Read Calculated Exposure Online
Authors: Holley Trent
Curt looked up when a young woman slipped onto the bench beside him with a cup of coffee and a newspaper. She pushed shiny blond locks behind one ear and smiled at him. “Hello.”
“Hey.” Pleasantries aside, he returned his gaze to the sandbox. There was a new addition. “Play nice, Emma.”
“Okay!” the tot called back.
He resumed his composition.
While it is certainly your prerogative to decide not to work with me after this term, I hope you would not act so rashly. You said yourself after we got word part of my analysis would be published in
AJM
–you wanted your association to me to be evident. We both know the school isn’t well-known for high-level mathematics, but I chose to matriculate because you and the department chair convinced me your tutelage would help me segue from academia into a profitable career. Remember? I said I didn’t want to be a professor?
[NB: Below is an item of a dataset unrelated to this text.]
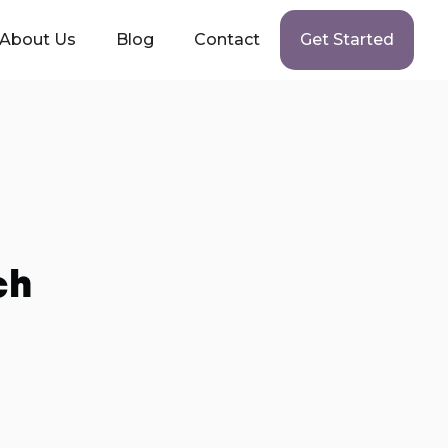
About Us
Blog
Contact
Get Started
ch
A sandy clump fell onto his screen and he looked up at Adam extending a hand full of the slushy stuff. “Is it show and tell time, bud?”
Adam coughed, sputtering sand onto Curt’s face and glasses. Curt exhaled through his mouth and removed his spectacles before wiping his face clean with his shirtsleeve. “Guess you got your roughage for the day.”
“Blech.”
“I bet.”
“Aww, little kids do the craziest stuff,” the woman at his left proffered. “Aren’t you a cutie?”
Glasses now clean, Curt stared at the woman giving his godson a thousand-watt smile.
Adam shook his head.
“Here, do you want a wipie? For your handsies?” She rummaged in her oversized bag and extracted a slick little white case, which when opened revealed neatly-stacked wet wipes. She peeled one off and handed it to Curt.
“Thank you.”
“No problem.” She snapped the case shut and stuffed it into her bag before lowering her voice to a conspiratorial whisper. “My charge there, Steffie, she can’t go anywhere without making a mess of herself.”
Curt wiped what he could of the sand off Adam’s tongue and lips, then sent him on his way. “And yet you’re letting her play in the dirt?”
She shrugged. “Her mother insists I bring her. Of course, she’s not the one who has to bathe the child.”
“Ah.” Curt tossed the soiled cloth into the nearby trashcan and finally turned his full attention to the nanny. He emitted an appreciative grunt. Just a
little
one. Nice blue eyes, fair-to-middling lips, okay tits. Looking downward, he catalogued her long legs and dainty sandal-shod feet. By the time his gaze completed its circuit back to her face, a solicitous grin spanned her cheeks.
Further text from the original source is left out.